Hosting 60% of the global population (United Nations, 2015), the Asian continent was in 2015 the leading generating region of plastic waste with 82 Mt, followed by Europe (31 Mt) and Northern America (29 Mt). Latin America (including the Caribbean) and Africa each produced 19 Mt of plastic waste while Oceania generated about 0.9 Mt. However, the proportion of produced waste that was inadequately disposed varied across regions (Waste Atlas, 2016). We derived quantities of MPW from reported waste management data per countries and per capita GDP. As a significant level of uncertainty is associated with the data on municipal waste management, we introduced lower and upper ranges along with our midpoint estimate and thereafter reported the ranges in brackets. With an average of 63% of inadequately disposed waste for 2015, Asia released 52 (42–58) Mt of plastic waste into the environment, representing 65% of the global MPW generation. Africa, however, had the highest rate of unsound waste disposal with an average of 88.5% resulting in a total of 17 (10–20) Mt of unsoundly disposed plastic waste despite the low levels of resin production. Latin America and the Caribbean were the third generating region with 7.9 (6.7–8.3) Mt, followed by Europe with 3.3 (1.3–9.1) Mt, Northern America with 0.3 (0.03–3.0) Mt, and Oceania with 0.14 (0.05–0.32) Mt. Interestingly, except with Asia, the regions with unsoundly disposed plastics, do not correspond to production volumes of plastics in these regions; the Middle East and Africa account for only 7% of resin production while US and Europe each account for ~20% of global plastics production. The unfair practice of importing waste, especially e-waste, from developed nations, is to a large part responsible for this problem in Africa for example (Schmidt, 2006).
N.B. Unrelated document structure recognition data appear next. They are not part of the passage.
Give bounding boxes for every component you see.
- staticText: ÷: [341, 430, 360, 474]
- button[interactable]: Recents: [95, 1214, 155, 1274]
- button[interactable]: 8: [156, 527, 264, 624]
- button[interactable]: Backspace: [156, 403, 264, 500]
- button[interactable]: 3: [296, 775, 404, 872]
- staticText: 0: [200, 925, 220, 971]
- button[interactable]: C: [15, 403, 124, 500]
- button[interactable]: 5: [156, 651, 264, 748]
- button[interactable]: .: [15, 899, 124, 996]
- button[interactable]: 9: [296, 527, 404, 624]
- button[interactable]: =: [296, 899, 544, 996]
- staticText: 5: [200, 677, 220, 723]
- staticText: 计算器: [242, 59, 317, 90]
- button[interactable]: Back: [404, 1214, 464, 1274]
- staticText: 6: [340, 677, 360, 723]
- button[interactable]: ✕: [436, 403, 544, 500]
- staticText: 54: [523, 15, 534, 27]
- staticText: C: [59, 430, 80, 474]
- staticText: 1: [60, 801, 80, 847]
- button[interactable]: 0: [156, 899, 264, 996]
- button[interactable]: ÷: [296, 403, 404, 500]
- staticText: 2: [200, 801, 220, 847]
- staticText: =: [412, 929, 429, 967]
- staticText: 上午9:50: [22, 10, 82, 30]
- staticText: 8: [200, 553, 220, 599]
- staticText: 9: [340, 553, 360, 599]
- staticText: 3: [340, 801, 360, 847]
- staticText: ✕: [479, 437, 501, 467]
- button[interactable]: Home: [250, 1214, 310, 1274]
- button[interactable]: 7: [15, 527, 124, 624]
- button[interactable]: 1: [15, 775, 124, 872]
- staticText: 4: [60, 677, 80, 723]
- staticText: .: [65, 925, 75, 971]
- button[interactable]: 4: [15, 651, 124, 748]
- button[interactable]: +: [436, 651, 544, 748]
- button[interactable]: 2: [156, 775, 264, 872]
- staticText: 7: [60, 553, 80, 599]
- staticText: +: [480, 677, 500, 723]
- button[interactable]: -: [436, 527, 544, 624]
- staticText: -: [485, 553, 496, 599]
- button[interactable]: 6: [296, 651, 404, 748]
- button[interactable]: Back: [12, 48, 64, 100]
We ranked contributors by mid-point estimate of MPW generation at regional and national scale (Table 2). The generation of waste from the Asian continent was distributed between Southern, Eastern and South-East Asia with respectively 18.4, 17.4 and 11.7 Mt y−1 of annual MPW generation. Inputs from China with 17.2 Mt y−1, and India with 14.4 Mt y−1 dominated the waste generation figures for Asia. These two countries provide over a third of the global MPW generation. The Philippines were the third generating country with 4.52 Mt y−1 but Manila, its capital, was predicted as the largest urban centre for the generation of MPW with at least 0.81 Mt y−1 for the agglomeration, the same annual amount as produced by countries like Sudan or Algeria. Five of the top 10 countries for mismanaged plastic waste identified by this model include only 5 of the top ten countries identified by Jambeck et al. (2015) for 2010. Except for Tanzania, all ten were identified in the top 20 countries in this previous work. However, at least a part of this discrepancy might be due to differences in methodology adopted in previous and present studies. The finer granularity of the present model allows us to predict local scale accumulation. Solid waste is mostly an urban phenomenon (Hoornweg et al., 2013) and our model confirms this by predicting substantial accumulation around cities and near axes of transportation with 89% of global MPW produced over 10% of the total modelled landmass, and 64% over less than 1.5% (Fig. 3). High resolution renderings of MPW generation on land are presented in Supplementary Figure 4. We ranked global urban centres by MPW generation. Manila, the largest contributor predicted by our model, was followed by Cairo and Kolkata with 0.53 and 0.48 Mt y−1. Sao Paolo in Brazil was ranked fourth with 0.47 Mt y−1. The rest of the top 10 cities were in Asia with Bangkok (0.45 Mt y−1), New Delhi (0.41 Mt y−1), Shanghai (0.5 Mt y−1), Kuala Lumpur (0.29 Mt y−1), Beijing (0.28 Mt y−1) and Guangzhou (0.27 Mt y−1).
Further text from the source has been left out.